Sportwetten: Interesse gering
Traunstein / Bad Reichenhall / Hamburg. Der neue Wettskandal im Profifußball hat seit Ende November die Schagzeilen bestimmt. Laut den Ermittlern sind europaweit rund 200 Spiele unter Manipulationsverdacht, darunter mehr als 30 Partien in Deutschland, unter anderem in der 2. Bundesliga. Betroffen sind auch Champions League und Europa League. In der Region spielen Sportwetten allerdings nur eine ganz bescheidene Rolle. Die Landkreise Traunstein und Berchtesgadener Land gehören in den alten Bundesländern zu jenen fünf Landkreisen, wo am wenigsten gezockt wird. Das geht aus Daten einer Haushaltsbefragung des Informationsdienstleisters Acxiom aus den Jahren 2008 und 2009 hervor, die dpa-RegioData ausgewertet hat.
Demnach nehmen in den Landkreisen Traunstein und Berchtesgadener Land von 1000 Haushalten nur 21 an Sportwetten teil – in Traunstein sind es 1628 unter den rund 76 000 Haushalten, im Berchtesgadener Land 976 unter rund 47 000. In den Nachbar-Landkreisen liegen die Quoten etwas höher, 27 Haushalte sind es in Altötting, 30 in Rosenheim und 32 in Mühldorf. Allein die kreisfreie Stadt Rosenheim liegt mit 41 Haushalten über dem Bundesschnitt von 36.
Die großen deutschen Wetthochburgen liegen allesamt in Nordrhein-Westfalen. In Herne nehmen von 1000 Haushalten 94 an Sportwetten teil, in Gelsenkirchen 91. Das heißt, hier tippt sogar fast jeder zehnte Haushalt auf den Ausgang von sportlichen Wettkämpfen. Im bundesweiten Kreisvergleich liegen allein acht Städte aus NordrheinWestfalen unter den ersten zehn.
Auf Gelsenkirchen folgt Landau in der Pfalz, wo in 77 von 1000 Haushalten auf Sportereignisse wie Fußball, Boxen oder Pferderennen gewettet wird. Danach reihen sich Regionen aus NRW aneinander: Bochum (76), Bottrop (71), der Kreis Recklinghausen (66), Dortmund (65) und Oberhausen (63). „Vermutlich hat die Popularität der Sportwetten viel mit der Fußballbegeisterung in der Region zu tun“, sagt Tilman Becker, Leiter der Forschungsstelle Glücksspiel an der Universität Hohenheim.
Tatsächlich finden sich im oberen Viertel des Vergleichs viele Städte, die ein Bundesliga- oder Zweitligateam beheimaten. Dazu zählen neben Leverkusen, wo von 1000 Haushalten 61 wetten, auch Wolfsburg (60), Köln (59), Kaiserslautern (56), Bremen (51), Frankfurt am Main (48) und Hamburg (48). Bundesweit wurden mehr als 900 000 Haushalte befragt.

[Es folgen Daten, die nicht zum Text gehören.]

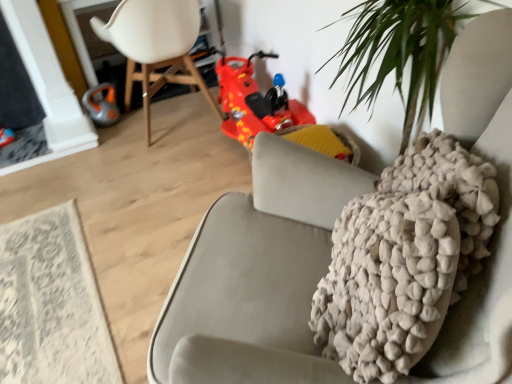 Where is `orange rubber vacuum cleaner at left`? The height and width of the screenshot is (384, 512). orange rubber vacuum cleaner at left is located at coordinates (102, 105).

Identify the location of shiny red plastic toy car at center. 254,101.

This screenshot has height=384, width=512. I want to click on white textured rug at lower left, so click(x=51, y=304).

Considering the sizes of objects shiny red plastic toy car at center and orange rubber vacuum cleaner at left in the image provided, who is smaller, shiny red plastic toy car at center or orange rubber vacuum cleaner at left?

orange rubber vacuum cleaner at left is smaller.

Consider the image. Which is further, (226, 97) or (113, 122)?

The point (113, 122) is farther from the camera.

Is shiny red plastic toy car at center inside the boundaries of orange rubber vacuum cleaner at left, or outside?

The correct answer is: outside.

Is shiny red plastic toy car at center positioned with its back to orange rubber vacuum cleaner at left?

No, shiny red plastic toy car at center is not facing away from orange rubber vacuum cleaner at left.

Which point is more forward, (114, 103) or (99, 29)?

The point (99, 29) is more forward.

In the scene shown: From a real-world perspective, who is located lower, orange rubber vacuum cleaner at left or white plastic chair at upper left?

From a 3D spatial view, orange rubber vacuum cleaner at left is below.

From the image's perspective, who appears lower, orange rubber vacuum cleaner at left or white plastic chair at upper left?

orange rubber vacuum cleaner at left.

Is white textured rug at lower left wider than white plastic chair at upper left?

No, white textured rug at lower left is not wider than white plastic chair at upper left.

Which is nearer, (16,226) or (137,7)?

The point (16,226) is closer.

Identify the location of mat that is below the orange rubber vacuum cleaner at left (from the image's perspective). The image size is (512, 384). pos(51,304).

Consider the image. Does white textured rug at lower left have a lesser height compared to orange rubber vacuum cleaner at left?

Yes, white textured rug at lower left is shorter than orange rubber vacuum cleaner at left.

Looking at their sizes, would you say white textured rug at lower left is wider or thinner than orange rubber vacuum cleaner at left?

Considering their sizes, white textured rug at lower left looks broader than orange rubber vacuum cleaner at left.

Considering the positions of objects white textured rug at lower left and orange rubber vacuum cleaner at left in the image provided, who is in front, white textured rug at lower left or orange rubber vacuum cleaner at left?

white textured rug at lower left is in front.

Who is bigger, orange rubber vacuum cleaner at left or white textured rug at lower left?

white textured rug at lower left is bigger.

From a real-world perspective, does orange rubber vacuum cleaner at left sit lower than white textured rug at lower left?

Actually, orange rubber vacuum cleaner at left is physically above white textured rug at lower left in the real world.

Measure the distance between orange rubber vacuum cleaner at left and white textured rug at lower left.

A distance of 1.22 meters exists between orange rubber vacuum cleaner at left and white textured rug at lower left.

Based on the photo, from the image's perspective, between orange rubber vacuum cleaner at left and white textured rug at lower left, which one is located above?

orange rubber vacuum cleaner at left is shown above in the image.

Consider the image. Is shiny red plastic toy car at center positioned with its back to white plastic chair at upper left?

No, white plastic chair at upper left is not at the back of shiny red plastic toy car at center.

Based on the photo, which object is wider, shiny red plastic toy car at center or white plastic chair at upper left?

With larger width is white plastic chair at upper left.

From a real-world perspective, which is physically above, shiny red plastic toy car at center or white plastic chair at upper left?

white plastic chair at upper left.

Looking at this image, how many degrees apart are the facing directions of shiny red plastic toy car at center and white plastic chair at upper left?

The angular difference between shiny red plastic toy car at center and white plastic chair at upper left is 90 degrees.

Looking at this image, does white textured rug at lower left have a greater width compared to shiny red plastic toy car at center?

Yes.

Considering the positions of points (52, 341) and (223, 108), is point (52, 341) closer to camera compared to point (223, 108)?

Yes, it is in front of point (223, 108).

From the image's perspective, is white textured rug at lower left above or below shiny red plastic toy car at center?

From the image's perspective, white textured rug at lower left appears below shiny red plastic toy car at center.

The height and width of the screenshot is (384, 512). Find the location of `mat on the left of the shiny red plastic toy car at center`. mat on the left of the shiny red plastic toy car at center is located at coordinates (51, 304).

Identify the location of toy on the left of shiny red plastic toy car at center. The width and height of the screenshot is (512, 384). (102, 105).

Locate an element on the screen. toy located behind the white plastic chair at upper left is located at coordinates (102, 105).

Which object lies nearer to the anchor point orange rubber vacuum cleaner at left, shiny red plastic toy car at center or white textured rug at lower left?

shiny red plastic toy car at center is closer to orange rubber vacuum cleaner at left.

From the image, which object appears to be farther from orange rubber vacuum cleaner at left, white plastic chair at upper left or white textured rug at lower left?

Based on the image, white textured rug at lower left appears to be further to orange rubber vacuum cleaner at left.

Which object lies nearer to the anchor point shiny red plastic toy car at center, orange rubber vacuum cleaner at left or white plastic chair at upper left?

white plastic chair at upper left is positioned closer to the anchor shiny red plastic toy car at center.

Based on their spatial positions, is white textured rug at lower left or white plastic chair at upper left further from shiny red plastic toy car at center?

white textured rug at lower left.

In the scene shown: Estimate the real-world distances between objects in this image. Which object is further from white plastic chair at upper left, white textured rug at lower left or shiny red plastic toy car at center?

white textured rug at lower left is positioned further to the anchor white plastic chair at upper left.

When comparing their distances from white textured rug at lower left, does shiny red plastic toy car at center or white plastic chair at upper left seem closer?

Based on the image, white plastic chair at upper left appears to be nearer to white textured rug at lower left.

From the image, which object appears to be farther from white textured rug at lower left, white plastic chair at upper left or orange rubber vacuum cleaner at left?

orange rubber vacuum cleaner at left is further to white textured rug at lower left.

Estimate the real-world distances between objects in this image. Which object is closer to orange rubber vacuum cleaner at left, white plastic chair at upper left or shiny red plastic toy car at center?

white plastic chair at upper left is closer to orange rubber vacuum cleaner at left.

At what (x,y) coordinates should I click in order to perform the action: click on toy car between white textured rug at lower left and orange rubber vacuum cleaner at left along the z-axis. Please return your answer as a coordinate pair (x, y). Looking at the image, I should click on (254, 101).

This screenshot has height=384, width=512. I want to click on toy car between white plastic chair at upper left and white textured rug at lower left vertically, so click(x=254, y=101).

At what (x,y) coordinates should I click in order to perform the action: click on chair between orange rubber vacuum cleaner at left and shiny red plastic toy car at center. Please return your answer as a coordinate pair (x, y). The height and width of the screenshot is (384, 512). Looking at the image, I should click on (155, 46).

You are a GUI agent. You are given a task and a screenshot of the screen. Output one action in this format:
    pyautogui.click(x=<x>, y=<y>)
    Task: Click on the toy between white plastic chair at upper left and white textured rug at lower left from top to bottom
    
    Given the screenshot: What is the action you would take?
    pyautogui.click(x=102, y=105)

„Auch andere Faktoren wie die Einkommensverteilung beeinflussen das Wettverhalten“, sagt Tilman Becker von der Forschungsstelle Glückspiel. So überrasche es ihn wenig, dass sich in den ostdeutschen Kreisen und Städten deutlich weniger Glücksritter dem Sport zuwenden. „Wir kennen das auch aus Statistiken zum Lotto-Spiel, da verhält es sich genauso.“
Die 20 Kreise, in denen Sportwetten am unbeliebtesten sind, liegen ausnahmslos im Osten. Dazu zählen die Kreise Demmin in Mecklenburg-Vorpommern und Mittelsachsen in Sachsen mit jeweils 15 ebenso wie die thüringischen Kreise Nordhausen mit 14 und Unstrut-Hainich mit 13. Sie markieren das untere Ende des Vergleichs.
Wie aus der Umfrage hervorgeht, wird bundesweit in rund 36 von 1000 Haushalten getippt. „Der Großteil der Sportwetten in Deutschland wird über das Internet abgeschlossen und ist illegal“, sagt Tilman Becker. Den meisten Menschen sei das wahrscheinlich nicht bewusst. Auch in der Umfrage wurde nicht unterschieden, ob es sich jeweils um illegale oder legal staatlich lizenzierte Wetten handelt.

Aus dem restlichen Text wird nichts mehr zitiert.